Night By Night
Page 32
She sat up and forced herself to stand, stumbling as she got to her feet and landed against a workbench, her hair moving with her frantic breaths. Her ankle. She looked down and lifted the hem of the jean leg. The ankle had swollen to twice its usual size. She closed her eyes, waited for her legs to stop shaking. When she opened them again, she saw it.
The shotgun resting in the corner of the barn.
She slipped into her T-shirt again and took the gun in both hands, resting her weight on her one good leg. Rob had taught her the basics, but to say she could use this because she had used another was like saying she could fly a plane because she had driven a BMW. She thought back to how he unlocked the nose, loaded the cartridges, clicked it back into place. There were two triggers, one for each barrel. Rob had used one in front of her, pulled both at the same time and blown a gaping hole in the target. She inspected the gun and unclipped the barrels on the third try. There were two cartridges inside. She put the weapon on top of the workbench and frantically searched the drawers for spare cartridges.
The first drawer was filled with nuts, bolts, rusted tools, industrial tape. She opened the second and froze.
Mobile phones of different brands, sizes, ages. She knew immediately whom they belonged to. Montgomery had confiscated their phones, but not hers. Perhaps he had forgotten her phone because she took him by surprise. Or maybe she was the only one he buried alive. She checked each phone but the batteries had been removed and the sim cards were missing.
She closed the drawer and opened the third.
Amongst the mess were some shotgun cartridges, two full, the others empty. She pocketed the full ones inside her mud-caked jeans, picked up the shotgun again, and faced the entrance to the barn.

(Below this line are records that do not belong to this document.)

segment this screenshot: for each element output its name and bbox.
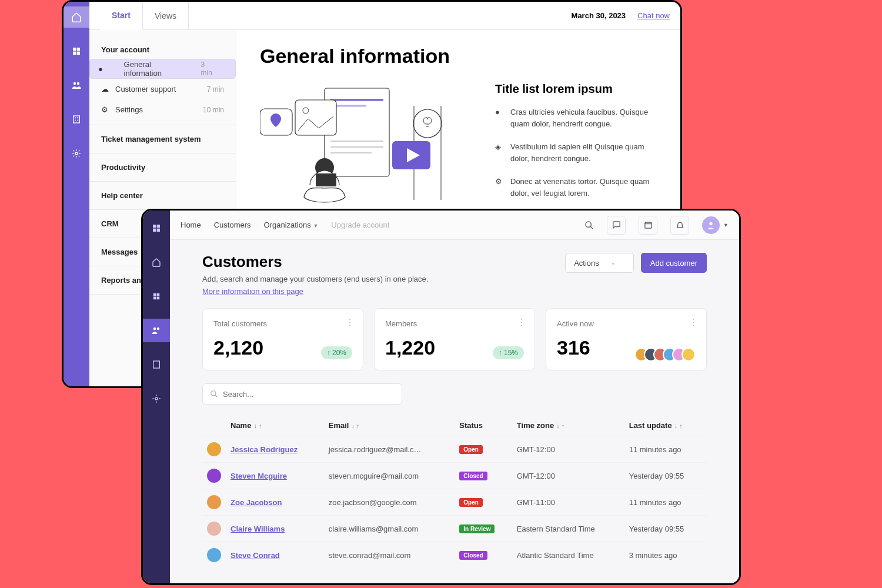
col-status[interactable]: Status xyxy=(455,415,512,436)
svg-rect-32 xyxy=(157,297,160,300)
avatar xyxy=(207,522,221,536)
rail2-people-icon[interactable] xyxy=(143,319,170,342)
svg-rect-3 xyxy=(77,52,80,55)
tab-views[interactable]: Views xyxy=(143,2,189,30)
customer-name-link[interactable]: Steven Mcguire xyxy=(230,472,287,480)
nav-customers[interactable]: Customers xyxy=(214,220,251,229)
table-row[interactable]: Steven Mcguire steven.mcguire@mail.com C… xyxy=(202,463,707,489)
table-row[interactable]: Jessica Rodríguez jessica.rodriguez@mail… xyxy=(202,436,707,463)
customer-last-update: 3 minutes ago xyxy=(624,542,707,569)
customer-last-update: 11 minutes ago xyxy=(624,436,707,463)
calendar-icon[interactable] xyxy=(639,216,657,235)
bulb-icon: ● xyxy=(495,106,503,129)
nav-upgrade[interactable]: Upgrade account xyxy=(331,220,389,229)
sidebar-item-general[interactable]: ●General information3 min xyxy=(89,59,236,79)
status-badge: Closed xyxy=(459,551,487,560)
table-row[interactable]: Claire Williams claire.williams@gmail.co… xyxy=(202,516,707,542)
avatar xyxy=(207,442,221,456)
svg-rect-27 xyxy=(153,229,156,232)
card-menu-icon[interactable]: ⋮ xyxy=(689,317,698,328)
rail-people-icon[interactable] xyxy=(64,75,89,96)
customer-email: steven.mcguire@mail.com xyxy=(324,463,455,489)
chevron-down-icon: ⌄ xyxy=(611,260,616,266)
sidebar-item[interactable]: Help center xyxy=(89,186,236,205)
cloud-icon: ☁ xyxy=(101,85,109,93)
rail2-settings-icon[interactable] xyxy=(143,387,170,410)
svg-point-34 xyxy=(157,328,160,330)
customer-name-link[interactable]: Steve Conrad xyxy=(230,551,280,560)
more-info-link[interactable]: More information on this page xyxy=(202,287,303,296)
svg-rect-26 xyxy=(157,225,160,228)
customer-name-link[interactable]: Jessica Rodríguez xyxy=(230,445,298,454)
search-field[interactable] xyxy=(223,390,395,399)
tab-start[interactable]: Start xyxy=(100,2,143,30)
svg-rect-30 xyxy=(157,293,160,296)
rail2-apps-icon[interactable] xyxy=(143,216,170,240)
rail2-building-icon[interactable] xyxy=(143,353,170,376)
search-icon[interactable] xyxy=(584,220,594,230)
rail-building-icon[interactable] xyxy=(64,109,89,130)
bullet-text: Cras ultricies vehicula faucibus. Quisqu… xyxy=(510,106,657,129)
rail-settings-icon[interactable] xyxy=(64,143,89,164)
add-customer-button[interactable]: Add customer xyxy=(641,253,707,273)
svg-point-41 xyxy=(709,222,712,225)
svg-point-37 xyxy=(586,222,591,227)
actions-dropdown[interactable]: Actions⌄ xyxy=(565,253,634,273)
nav-home[interactable]: Home xyxy=(181,220,201,229)
card-menu-icon[interactable]: ⋮ xyxy=(517,317,526,328)
customer-timezone: GMT-12:00 xyxy=(512,436,624,463)
sidebar-item-time: 3 min xyxy=(201,61,218,77)
sidebar-item-settings[interactable]: ⚙Settings10 min xyxy=(89,99,236,120)
sidebar-item-label: General information xyxy=(124,60,189,78)
col-email[interactable]: Email↓ ↑ xyxy=(324,415,455,436)
svg-point-17 xyxy=(413,109,442,138)
bell-icon[interactable] xyxy=(670,216,689,235)
left-rail-w2 xyxy=(143,211,170,583)
sidebar-item-support[interactable]: ☁Customer support7 min xyxy=(89,79,236,99)
svg-rect-6 xyxy=(74,116,80,123)
col-last-update[interactable]: Last update↓ ↑ xyxy=(624,415,707,436)
sidebar-item-time: 10 min xyxy=(203,106,224,114)
rail2-home-icon[interactable] xyxy=(143,250,170,274)
profile-menu[interactable]: ▼ xyxy=(702,216,729,234)
sort-icon: ↓ ↑ xyxy=(556,422,564,429)
rail-dashboard-icon[interactable] xyxy=(64,41,89,62)
rail2-dashboard-icon[interactable] xyxy=(143,285,170,308)
customer-email: jessica.rodriguez@mail.c… xyxy=(324,436,455,463)
svg-point-7 xyxy=(75,152,78,155)
col-timezone[interactable]: Time zone↓ ↑ xyxy=(512,415,624,436)
sidebar-item[interactable]: Ticket management system xyxy=(89,130,236,148)
col-name[interactable]: Name↓ ↑ xyxy=(226,415,324,436)
gear-icon: ⚙ xyxy=(495,176,503,199)
left-rail-w1 xyxy=(64,2,89,386)
table-row[interactable]: Steve Conrad steve.conrad@mail.com Close… xyxy=(202,542,707,569)
stat-card: ⋮ Active now 316 xyxy=(546,308,707,370)
table-row[interactable]: Zoe Jacobson zoe.jacbson@google.com Open… xyxy=(202,489,707,516)
sidebar-item[interactable]: Productivity xyxy=(89,158,236,176)
svg-point-33 xyxy=(153,328,156,330)
window-customers: Home Customers Organizations ▼ Upgrade a… xyxy=(141,209,741,585)
search-input[interactable] xyxy=(202,383,402,405)
svg-rect-1 xyxy=(77,48,80,51)
status-badge: Open xyxy=(459,498,483,507)
card-label: Members xyxy=(385,319,524,328)
customers-table: Name↓ ↑ Email↓ ↑ Status Time zone↓ ↑ Las… xyxy=(202,415,707,568)
chat-now-link[interactable]: Chat now xyxy=(637,11,670,20)
customer-name-link[interactable]: Zoe Jacobson xyxy=(230,498,282,507)
rail-home-icon[interactable] xyxy=(64,6,89,28)
customer-name-link[interactable]: Claire Williams xyxy=(230,524,285,533)
status-badge: Open xyxy=(459,445,483,454)
topbar-w1: Start Views March 30, 2023 Chat now xyxy=(89,2,680,30)
avatar xyxy=(207,548,221,562)
stat-card: ⋮ Total customers 2,120↑ 20% xyxy=(202,308,363,370)
header-date: March 30, 2023 xyxy=(572,11,626,20)
customer-last-update: 11 minutes ago xyxy=(624,489,707,516)
bullet-text: Donec at venenatis tortor. Quisque quam … xyxy=(510,176,657,199)
bullet-text: Vestibulum id sapien elit Quisque quam d… xyxy=(510,141,657,164)
card-menu-icon[interactable]: ⋮ xyxy=(345,317,355,328)
customer-email: zoe.jacbson@google.com xyxy=(324,489,455,516)
nav-organizations[interactable]: Organizations ▼ xyxy=(264,220,319,229)
customer-last-update: Yesterday 09:55 xyxy=(624,463,707,489)
chat-icon[interactable] xyxy=(607,216,626,235)
chevron-down-icon: ▼ xyxy=(313,223,318,229)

The door opened and shut in violent shivers as the whole barn creaked with the storm. She tested her ankle by taking a step. Pain shot up her leg to her hip and tears filled her eyes in a second, but she didn’t buckle.
I can do it, she thought, and limped towards the door with the gun pressing into the ground like a crutch. She stood on her strong leg for support and eased open the door with the barrel of the gun. A flash of lightning lit up the sky.

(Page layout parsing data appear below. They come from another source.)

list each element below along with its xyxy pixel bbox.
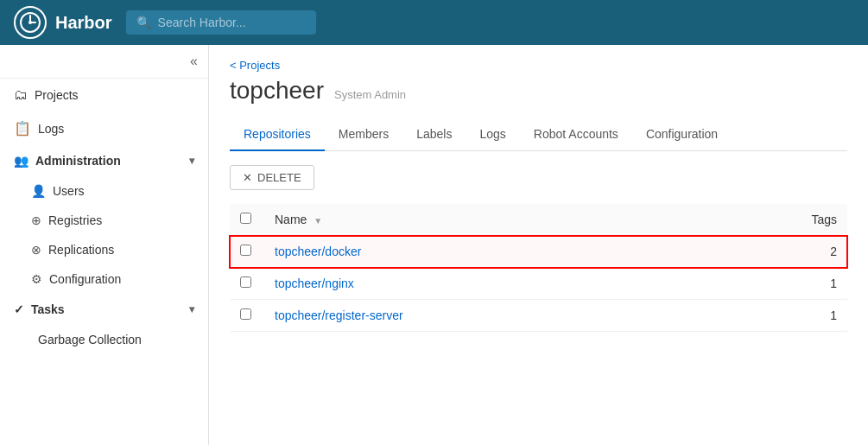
row-tags-cell: 2 [778, 236, 847, 268]
row-checkbox[interactable] [240, 245, 251, 256]
chevron-down-icon: ▾ [189, 155, 194, 167]
sidebar-section-administration[interactable]: 👥 Administration ▾ [0, 145, 208, 176]
app-name: Harbor [55, 13, 112, 33]
tabs: Repositories Members Labels Logs Robot A… [230, 118, 847, 151]
tab-configuration[interactable]: Configuration [632, 118, 732, 151]
page-title: topcheer [230, 77, 324, 105]
search-bar[interactable]: 🔍 [126, 10, 316, 35]
repo-link[interactable]: topcheer/nginx [275, 277, 354, 290]
sort-icon: ▼ [314, 216, 322, 226]
tab-labels[interactable]: Labels [402, 118, 466, 151]
sidebar-sub-item-label: Garbage Collection [38, 333, 142, 346]
table-row: topcheer/docker 2 [230, 236, 847, 268]
repo-link[interactable]: topcheer/docker [275, 245, 361, 258]
sidebar-item-garbage-collection[interactable]: Garbage Collection [0, 325, 208, 354]
row-check-cell [230, 236, 264, 268]
administration-icon: 👥 [14, 154, 29, 168]
page-header: topcheer System Admin [230, 77, 847, 105]
sidebar-collapse-button[interactable]: « [190, 54, 198, 69]
sidebar-item-projects[interactable]: 🗂 Projects [0, 79, 208, 111]
row-check-cell [230, 300, 264, 332]
sidebar-section-label: Administration [35, 154, 121, 168]
sidebar-item-registries[interactable]: ⊕ Registries [0, 206, 208, 235]
tab-repositories[interactable]: Repositories [230, 118, 325, 151]
page-subtitle: System Admin [334, 88, 406, 101]
users-icon: 👤 [31, 184, 46, 198]
tasks-icon: ✓ [14, 302, 24, 316]
row-checkbox[interactable] [240, 277, 251, 288]
row-name-cell: topcheer/register-server [264, 300, 778, 332]
layout: « 🗂 Projects 📋 Logs 👥 Administration ▾ 👤… [0, 45, 868, 445]
svg-point-1 [29, 21, 32, 24]
sidebar-item-label: Projects [35, 88, 79, 102]
row-tags-cell: 1 [778, 268, 847, 300]
row-checkbox[interactable] [240, 308, 251, 320]
row-name-cell: topcheer/nginx [264, 268, 778, 300]
logo[interactable]: Harbor [14, 6, 112, 39]
top-nav: Harbor 🔍 [0, 0, 868, 45]
registries-icon: ⊕ [31, 213, 41, 227]
harbor-logo-icon [14, 6, 47, 39]
tab-members[interactable]: Members [325, 118, 402, 151]
col-header-tags: Tags [778, 204, 847, 236]
delete-x-icon: ✕ [243, 171, 252, 184]
col-tags-label: Tags [811, 213, 837, 226]
replications-icon: ⊗ [31, 243, 41, 257]
sidebar-sub-item-label: Configuration [49, 272, 121, 286]
logs-icon: 📋 [14, 120, 31, 137]
sidebar-section-label: Tasks [31, 302, 65, 316]
delete-label: DELETE [257, 171, 301, 184]
delete-button[interactable]: ✕ DELETE [230, 165, 314, 190]
sidebar-item-users[interactable]: 👤 Users [0, 176, 208, 206]
row-name-cell: topcheer/docker [264, 236, 778, 268]
select-all-checkbox[interactable] [240, 213, 251, 224]
table-row: topcheer/register-server 1 [230, 300, 847, 332]
breadcrumb[interactable]: < Projects [230, 59, 847, 72]
sidebar-section-tasks[interactable]: ✓ Tasks ▾ [0, 294, 208, 325]
sidebar-sub-item-label: Replications [48, 243, 114, 257]
tab-logs[interactable]: Logs [466, 118, 519, 151]
main-content: < Projects topcheer System Admin Reposit… [209, 45, 868, 445]
sidebar-item-logs[interactable]: 📋 Logs [0, 111, 208, 145]
col-name-label: Name [275, 213, 307, 226]
projects-icon: 🗂 [14, 87, 28, 103]
col-header-name[interactable]: Name ▼ [264, 204, 778, 236]
sidebar-collapse-area: « [0, 45, 208, 79]
col-header-check [230, 204, 264, 236]
sidebar-sub-item-label: Users [53, 184, 85, 198]
sidebar-item-replications[interactable]: ⊗ Replications [0, 235, 208, 264]
config-icon: ⚙ [31, 272, 42, 286]
sidebar: « 🗂 Projects 📋 Logs 👥 Administration ▾ 👤… [0, 45, 209, 445]
sidebar-item-configuration[interactable]: ⚙ Configuration [0, 264, 208, 294]
search-icon: 🔍 [136, 16, 151, 29]
repo-link[interactable]: topcheer/register-server [275, 308, 403, 322]
chevron-down-icon-tasks: ▾ [189, 303, 194, 315]
tab-robot-accounts[interactable]: Robot Accounts [520, 118, 632, 151]
row-tags-cell: 1 [778, 300, 847, 332]
sidebar-sub-item-label: Registries [48, 213, 102, 227]
row-check-cell [230, 268, 264, 300]
search-input[interactable] [158, 16, 305, 29]
repositories-table: Name ▼ Tags topcheer/docker 2 [230, 204, 847, 332]
sidebar-item-label: Logs [38, 122, 64, 136]
table-row: topcheer/nginx 1 [230, 268, 847, 300]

The house looked smaller against the darkness. Had it not been for the lightning or the lit window on the ground floor, she might not have seen the house at all.
If the light was on, there was a chance he was still awake.
When she had entered the house earlier that day, she had seen a house phone on a small table in the entrance hall, coated in a thick layer of dust. Or she could have been imagining things, seeing what she wanted to see. But she had to know for sure. She could slip inside and call the police and return to the barn or hide on the outskirts of the woodland until they arrived. They would see the mobiles in the open drawer and the grave he had dug for her. They would dig further and bring up the bodies of the first two victims and find Finn; then they would know she had been telling the truth all along.
She stared up at the house again, her eyes honing in on the lit window.
Every fibre in her body told her not to go back to the house, but her ankle was barely able to take her weight, and the only way to get away was on foot. The farm was at least ten miles from the town centre, and even further from home, and she hadn’t seen a single neighbouring house on her trek to the farm. It would take twice as long to get back in her condition, perhaps longer, and if Montgomery checked the barn and saw she was gone, it would take half the time for him to catch up. If she followed the road, he could stop her just by jumping in the car. If she headed through the woods, he would know the only direction in which to go. All of her energy had been spent escaping the coffin, and now she could barely stand. The only way she would survive the night was if she went back inside Montgomery’s house and used the phone.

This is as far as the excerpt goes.